We live in an era where we demand “authenticity” from celebrities, until that authenticity means they’re tired of answering the same five questions for ten hours straight. Journalists often push for “viral moments,” like asking an Oscar-caliber actress to sing on command, that prioritize entertainment over the person’s actual work.
If a male actor like Robert Downey Jr. or Christian Bale shuts down a “silly” question, we call it “alpha energy” or “protecting the craft.” When Anne Hathaway does it, we call it a “personality crisis.”
By apologizing to Kjersti Flaa, Anne didn’t just mend a bridge; she highlighted the impossible standard she’s held to. She felt the need to apologize for a bad mood from fourteen years ago.

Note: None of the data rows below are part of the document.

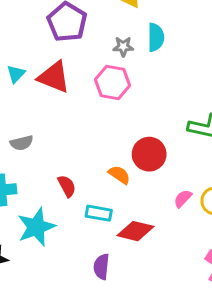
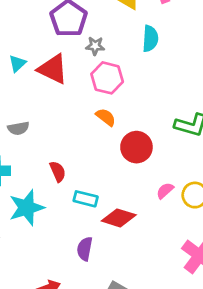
gray star: (123, 47) -> (95, 46), moved
orange semicircle: (119, 175) -> (106, 117), moved

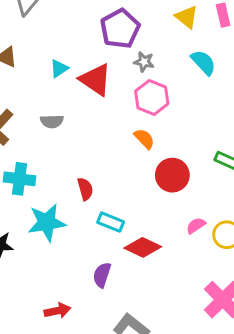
cyan semicircle: (150, 39) -> (203, 62), turned -55
gray semicircle: (18, 128) -> (52, 121), moved

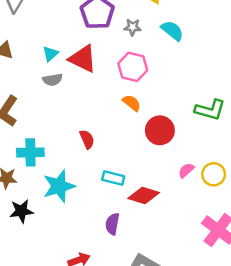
gray star: (144, 62) -> (133, 27), moved
gray semicircle: (52, 121) -> (53, 80), moved
red semicircle: (85, 189) -> (87, 139), moved

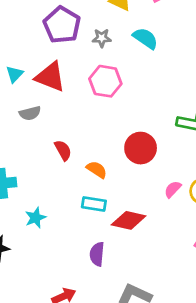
gray semicircle: (53, 80) -> (30, 113), moved
orange semicircle: (132, 103) -> (97, 170), moved
red semicircle: (87, 139) -> (63, 150), moved
cyan star: (59, 186) -> (35, 218), size x0.6

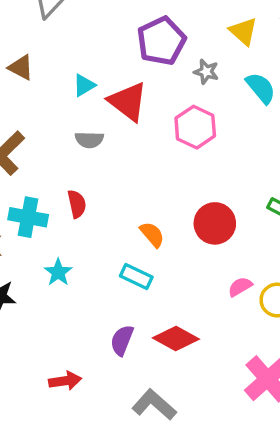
red semicircle: (63, 150) -> (77, 204), moved
cyan star: (35, 218) -> (58, 272), turned -30
red diamond: (129, 220) -> (176, 339), moved

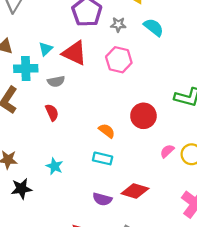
red semicircle: (77, 204) -> (52, 112), moved
cyan cross: (28, 217) -> (26, 69), moved
purple semicircle: (122, 340) -> (102, 199), turned -84

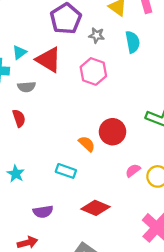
cyan semicircle: (154, 27) -> (133, 42), turned 35
orange semicircle: (107, 131) -> (87, 144), moved
purple semicircle: (102, 199) -> (43, 212), moved, turned -30

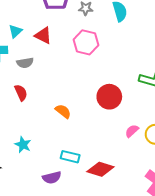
red triangle: (49, 60) -> (43, 35), size x0.7
orange semicircle: (87, 144) -> (63, 111), moved
cyan rectangle: (66, 171) -> (70, 157), moved

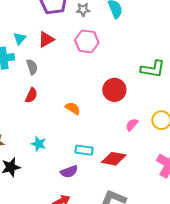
red triangle: (43, 35) -> (46, 40), turned -48
gray semicircle: (25, 63) -> (32, 67), turned -91
red semicircle: (21, 93) -> (31, 95), turned 56
pink semicircle: (132, 131) -> (132, 125), moved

Ask yourself: Do you remember what you said to a coworker in a moment of stress in 2012? Would you feel the need to send a three-paragraph email about it today? The fact that she did tells us more about our collective bullying of her than it does about her “rudeness.”
The 2026 Renaissance

The reality is that Anne is entering her most powerful era yet. With five major films hitting theaters this year, she is no longer the “Princess of Genovia” trying to please everyone. She is a seasoned veteran who has survived “Hathahate” 1.0 and 2.0.
Her apology to Flaa wasn’t a sign of weakness; it was a strategic masterclass in human decency. It effectively neutered the “mean girl” narrative before it could derail her Oscar campaign for Mother Mary. It showed that she is “human-like” in the best way possible… flawed enough to have a bad day, but self-aware enough to acknowledge it later.
In the end, the “rude” claims say more about us than they do about her. We are obsessed with the “fall” of the perfect woman. We wait for the crack in the porcelain. But Anne Hathaway just proved that even if the porcelain cracks, you can fill the gaps with something even stronger.
So, can we finally move on? Because between The Odyssey and Verity, Anne is far too busy to worry about whether you think she’s “nice” anymore. She’s too busy being a legend.